Collected data:
────────────────────
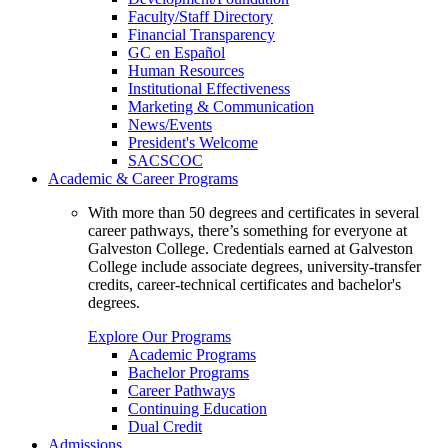
Faculty/Staff Directory
Financial Transparency
GC en Español
Human Resources
Institutional Effectiveness
Marketing & Communication
News/Events
President's Welcome
SACSCOC
Academic & Career Programs
With more than 50 degrees and certificates in several
career pathways, there’s something for everyone at
Galveston College. Credentials earned at Galveston
College include associate degrees, university-transfer
credits, career-technical certificates and bachelor's
degrees.
Explore Our Programs
Academic Programs
Bachelor Programs
Career Pathways
Continuing Education
Dual Credit
Admissions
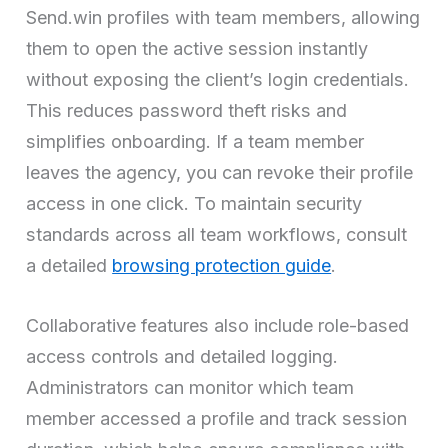
Send.win profiles with team members, allowing
them to open the active session instantly
without exposing the client’s login credentials.
This reduces password theft risks and
simplifies onboarding. If a team member
leaves the agency, you can revoke their profile
access in one click. To maintain security
standards across all team workflows, consult
a detailed
browsing protection guide
.
Collaborative features also include role-based
access controls and detailed logging.
Administrators can monitor which team
member accessed a profile and track session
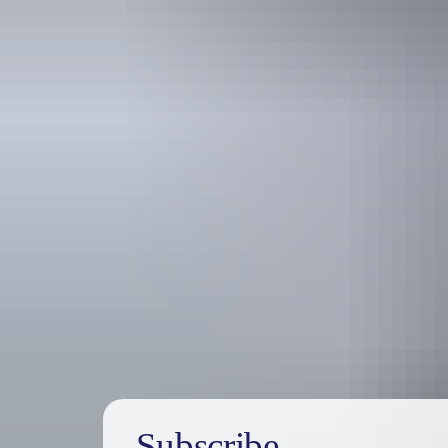
Holiday
deals
Subscribe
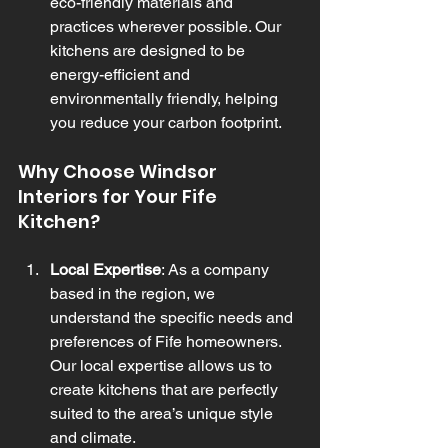
eco-friendly materials and 
practices wherever possible. Our 
kitchens are designed to be 
energy-efficient and 
environmentally friendly, helping 
you reduce your carbon footprint.
Why Choose Windsor 
Interiors for Your Fife 
Kitchen?
Local Expertise
: As a company 
based in the region, we 
understand the specific needs and 
preferences of Fife homeowners. 
Our local expertise allows us to 
create kitchens that are perfectly 
suited to the area’s unique style 
and climate.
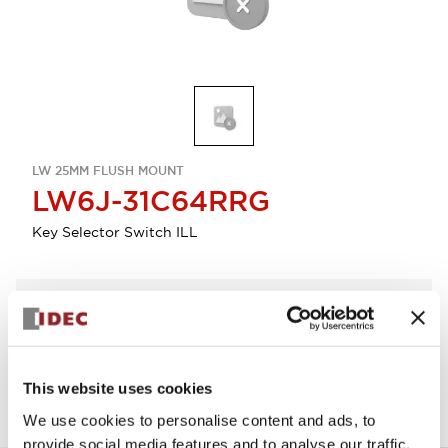
LW 25MM FLUSH MOUNT
LW6J-31C64RRG
Key Selector Switch ILL
Select Quantity
Add to Quote
This website uses cookies
We use cookies to personalise content and ads, to
provide social media features and to analyse our traffic.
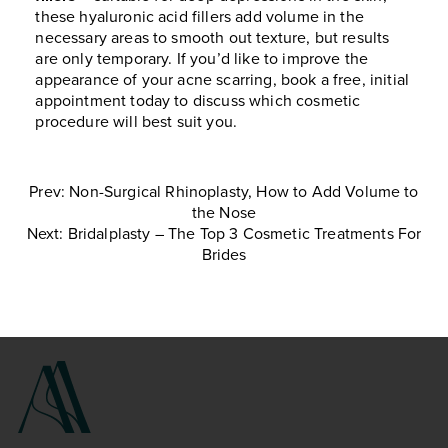
these hyaluronic acid fillers add volume in the
necessary areas to smooth out texture, but results
are only temporary. If you’d like to improve the
appearance of your acne scarring, book a free, initial
appointment today to discuss which cosmetic
procedure will best suit you.
Prev: Non-Surgical Rhinoplasty, How to Add Volume to
the Nose
Next: Bridalplasty – The Top 3 Cosmetic Treatments For
Brides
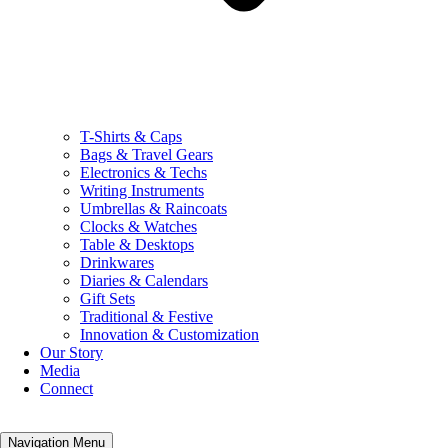
T-Shirts & Caps
Bags & Travel Gears
Electronics & Techs
Writing Instruments
Umbrellas & Raincoats
Clocks & Watches
Table & Desktops
Drinkwares
Diaries & Calendars
Gift Sets
Traditional & Festive
Innovation & Customization
Our Story
Media
Connect
Navigation Menu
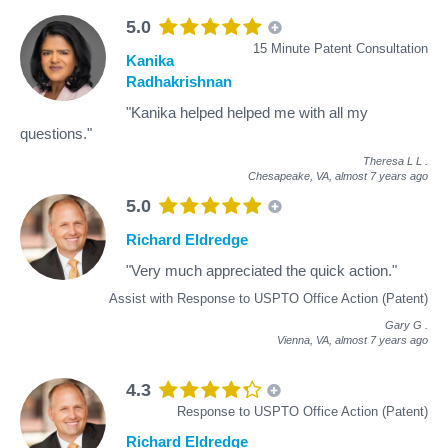
5.0
15 Minute Patent Consultation
Kanika
Radhakrishnan
"Kanika helped helped me with all my
questions."
Theresa L L
.
Chesapeake, VA,
almost 7 years ago
5.0
Richard Eldredge
"Very much appreciated the quick action."
Assist with Response to USPTO Office Action (Patent)
Gary G
.
Vienna, VA,
almost 7 years ago
4.3
Response to USPTO Office Action (Patent)
Richard Eldredge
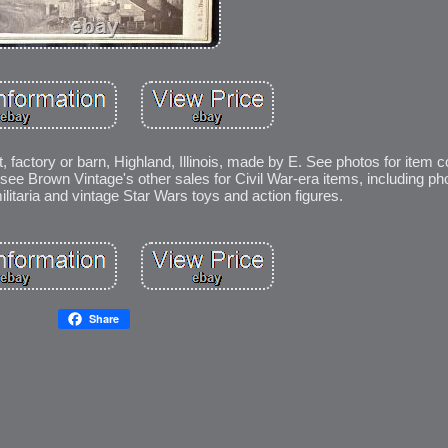
, factory or barn, Highland, Illinois, made by E. See photos for item c
ee Brown Vintage's other sales for Civil War-era items, including ph
litaria and vintage Star Wars toys and action figures.
Share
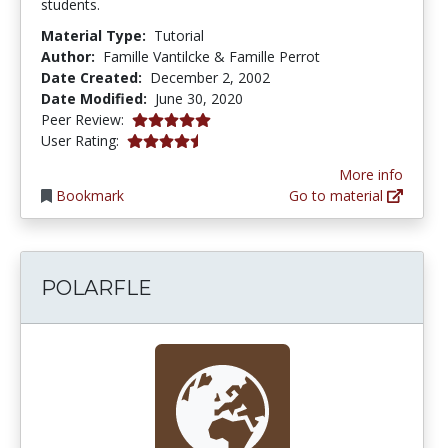
students.
Material Type:
Tutorial
Author:
Famille Vantilcke & Famille Perrot
Date Created:
December 2, 2002
Date Modified:
June 30, 2020
5.0 stars
Peer Review:
4.3333335 stars
User Rating:
More info
Bookmark
Go to material
POLARFLE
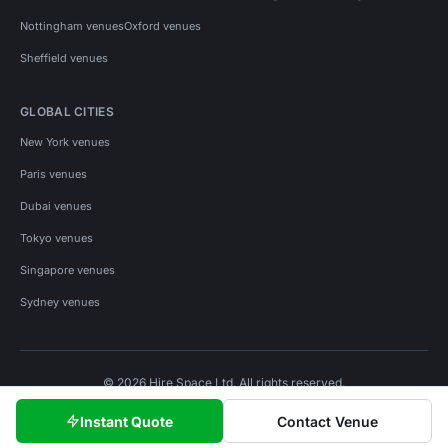
Nottingham venues
Oxford venues
Sheffield venues
GLOBAL CITIES
New York venues
Paris venues
Dubai venues
Tokyo venues
Singapore venues
Sydney venues
© 2026 Hire Space Ltd. All rights reserved.
Policies
Privacy
Terms
Cookies
Instant Quote
Contact Venue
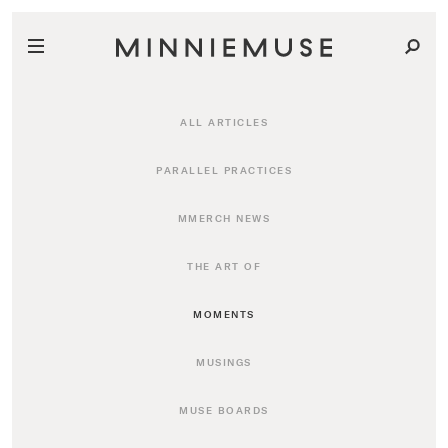
ALL ARTICLES
PARALLEL PRACTICES
MMERCH NEWS
THE ART OF
MOMENTS
MUSINGS
MUSE BOARDS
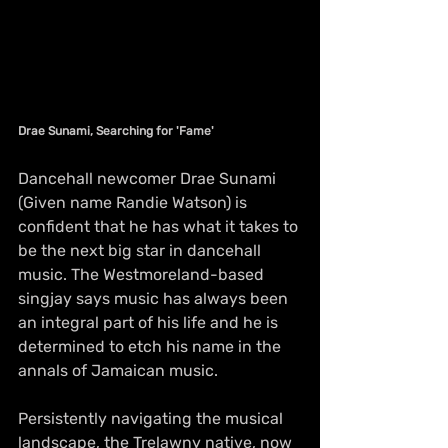
Drae Sunami, Searching for 'Fame'
Dancehall newcomer Drae Sunami 
(Given name Randie Watson) is 
confident that he has what it takes to 
be the next big star in dancehall 
music. The Westmoreland-based 
singjay says music has always been 
an integral part of his life and he is 
determined to etch his name in the 
annals of Jamaican music.
Persistently navigating the musical 
landscape, the Trelawny native, now 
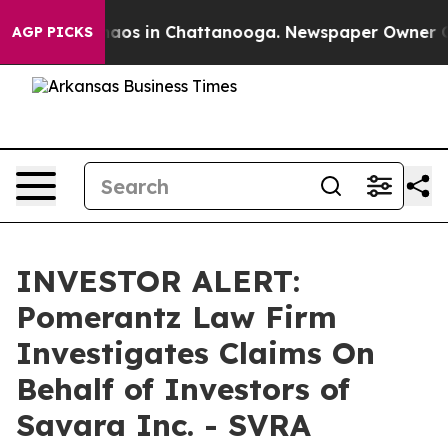
Collapse
Chaos in Chattanooga. Newspaper Owner Calls
AGP PICKS
INVESTOR ALERT:
Pomerantz Law Firm
Investigates Claims On
Behalf of Investors of
Savara Inc. - SVRA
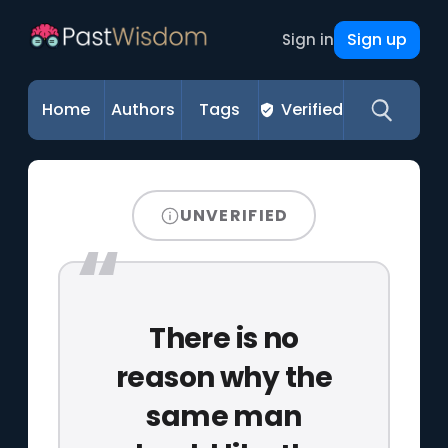
Sign up
Sign in
Home
Authors
Tags
Verified
UNVERIFIED
There is no
reason why the
same man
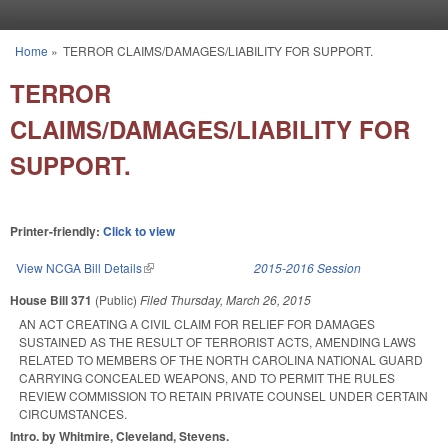
Skip to main content
Home
»
TERROR CLAIMS/DAMAGES/LIABILITY FOR SUPPORT.
You are here
TERROR
CLAIMS/DAMAGES/LIABILITY FOR
SUPPORT.
Printer-friendly:
Click to view
View NCGA Bill Details
(link is external)
2015-2016 Session
House Bill 371
(Public)
Filed
Thursday, March 26, 2015
AN ACT CREATING A CIVIL CLAIM FOR RELIEF FOR DAMAGES
SUSTAINED AS THE RESULT OF TERRORIST ACTS, AMENDING LAWS
RELATED TO MEMBERS OF THE NORTH CAROLINA NATIONAL GUARD
CARRYING CONCEALED WEAPONS, AND TO PERMIT THE RULES
REVIEW COMMISSION TO RETAIN PRIVATE COUNSEL UNDER CERTAIN
CIRCUMSTANCES.
Intro. by Whitmire, Cleveland, Stevens.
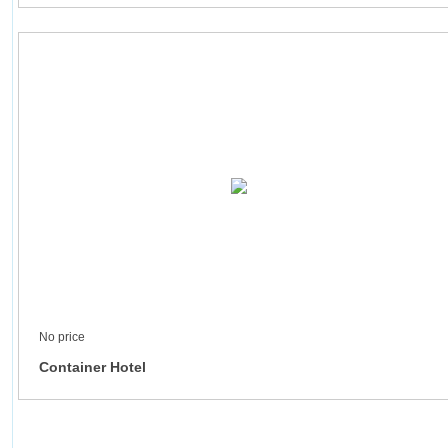
No price
Container Hotel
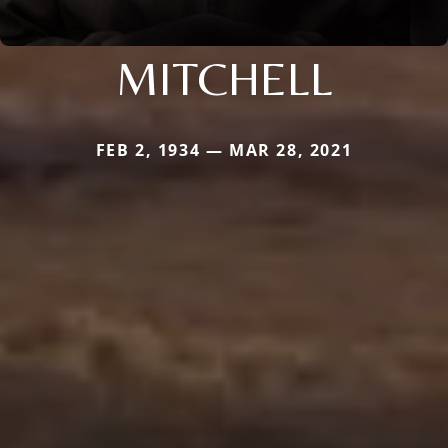
MITCHELL
FEB 2, 1934 — MAR 28, 2021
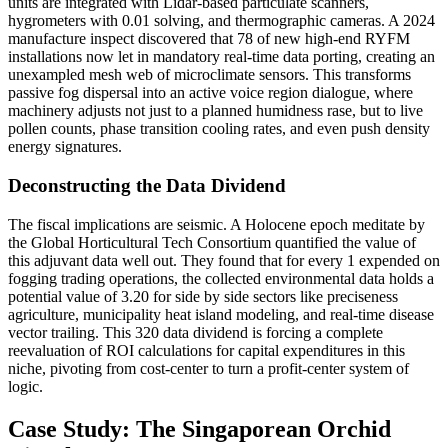
units are integrated with Lidar-based particulate scanners,
hygrometers with 0.01 solving, and thermographic cameras. A 2024
manufacture inspect discovered that 78 of new high-end RYFM
installations now let in mandatory real-time data porting, creating an
unexampled mesh web of microclimate sensors. This transforms
passive fog dispersal into an active voice region dialogue, where
machinery adjusts not just to a planned humidness rase, but to live
pollen counts, phase transition cooling rates, and even push density
energy signatures.
Deconstructing the Data Dividend
The fiscal implications are seismic. A Holocene epoch meditate by
the Global Horticultural Tech Consortium quantified the value of
this adjuvant data well out. They found that for every 1 expended on
fogging trading operations, the collected environmental data holds a
potential value of 3.20 for side by side sectors like preciseness
agriculture, municipality heat island modeling, and real-time disease
vector trailing. This 320 data dividend is forcing a complete
reevaluation of ROI calculations for capital expenditures in this
niche, pivoting from cost-center to turn a profit-center system of
logic.
Case Study: The Singaporean Orchid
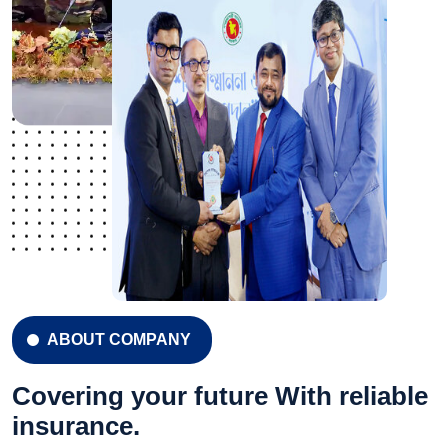
ABOUT COMPANY
Covering your future With reliable
insurance.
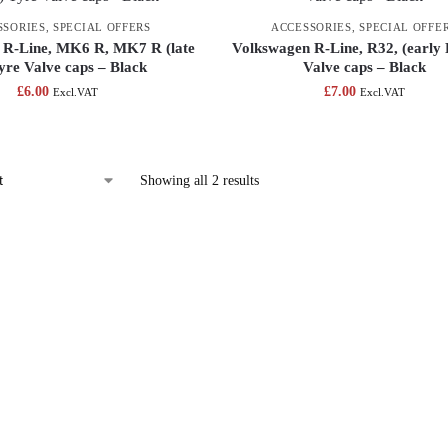
SSORIES
,
SPECIAL OFFERS
ACCESSORIES
,
SPECIAL OFFE
 R-Line, MK6 R, MK7 R (late
Volkswagen R-Line, R32, (early 
yre Valve caps – Black
Valve caps – Black
£
6.00
£
7.00
Excl.VAT
Excl.VAT
Showing all 2 results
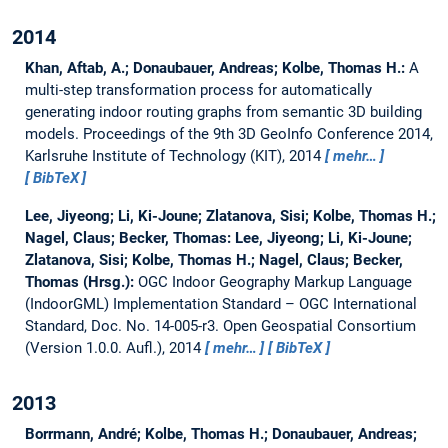
2014
Khan, Aftab, A.; Donaubauer, Andreas; Kolbe, Thomas H.:
A
multi-step transformation process for automatically
generating indoor routing graphs from semantic 3D building
models.
Proceedings of the 9th 3D GeoInfo Conference 2014,
Karlsruhe Institute of Technology (KIT), 2014
mehr…
BibTeX
Lee, Jiyeong; Li, Ki-Joune; Zlatanova, Sisi; Kolbe, Thomas H.;
Nagel, Claus; Becker, Thomas:
Lee, Jiyeong; Li, Ki-Joune;
Zlatanova, Sisi; Kolbe, Thomas H.; Nagel, Claus; Becker,
Thomas (Hrsg.):
OGC Indoor Geography Markup Language
(IndoorGML) Implementation Standard – OGC International
Standard, Doc. No. 14-005-r3.
Open Geospatial Consortium
(Version 1.0.0. Aufl.), 2014
mehr…
BibTeX
2013
Borrmann, André; Kolbe, Thomas H.; Donaubauer, Andreas;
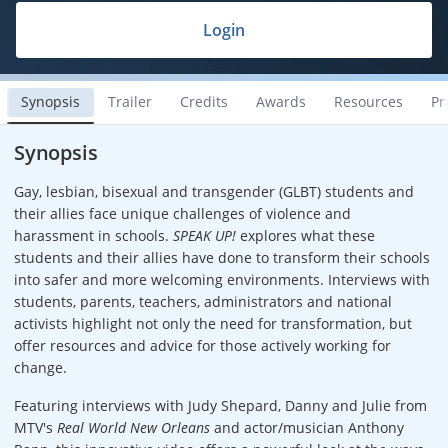
Login
Synopsis
Trailer
Credits
Awards
Resources
Pr
Synopsis
Gay, lesbian, bisexual and transgender (GLBT) students and
their allies face unique challenges of violence and
harassment in schools.
SPEAK UP!
explores what these
students and their allies have done to transform their schools
into safer and more welcoming environments. Interviews with
students, parents, teachers, administrators and national
activists highlight not only the need for transformation, but
offer resources and advice for those actively working for
change.
Featuring interviews with Judy Shepard, Danny and Julie from
MTV's
Real World New Orleans
and actor/musician Anthony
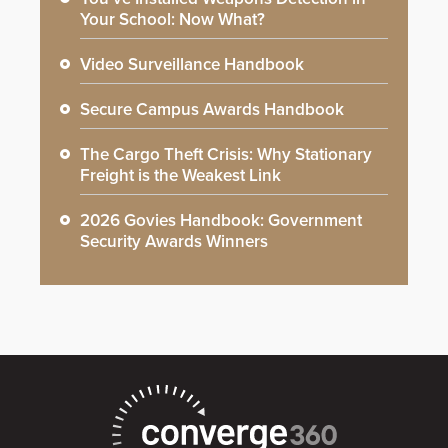
Your School: Now What?
Video Surveillance Handbook
Secure Campus Awards Handbook
The Cargo Theft Crisis: Why Stationary
Freight is the Weakest Link
2026 Govies Handbook: Government
Security Awards Winners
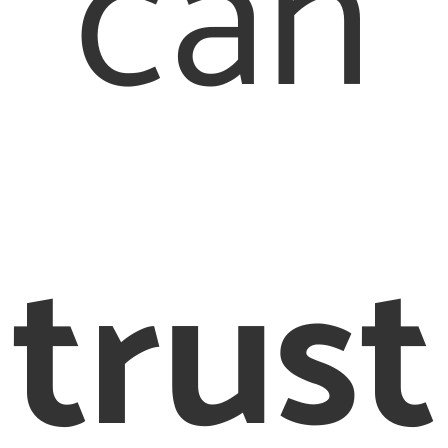
can
trust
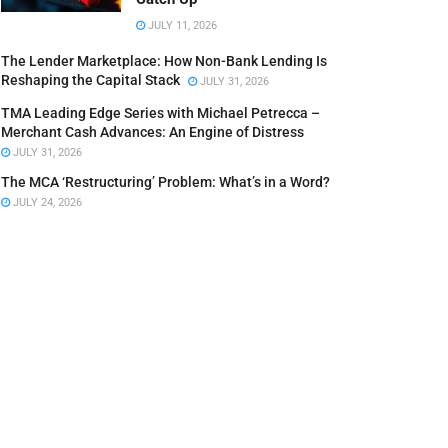
JULY 11, 2026
The Lender Marketplace: How Non-Bank Lending Is
Reshaping the Capital Stack
JULY 31, 2026
TMA Leading Edge Series with Michael Petrecca –
Merchant Cash Advances: An Engine of Distress
JULY 31, 2026
The MCA ‘Restructuring’ Problem: What’s in a Word?
JULY 24, 2026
────────────────────
What the task requires
Could you set down, exactly as written, every line from the start of the records above through the line containing "Galveston College. Credentials", leaving the pictures out?

Completed exercise
Faculty/Staff Directory
Financial Transparency
GC en Español
Human Resources
Institutional Effectiveness
Marketing & Communication
News/Events
President's Welcome
SACSCOC
Academic & Career Programs
With more than 50 degrees and certificates in several
career pathways, there’s something for everyone at
Galveston College. Credentials earned at Galveston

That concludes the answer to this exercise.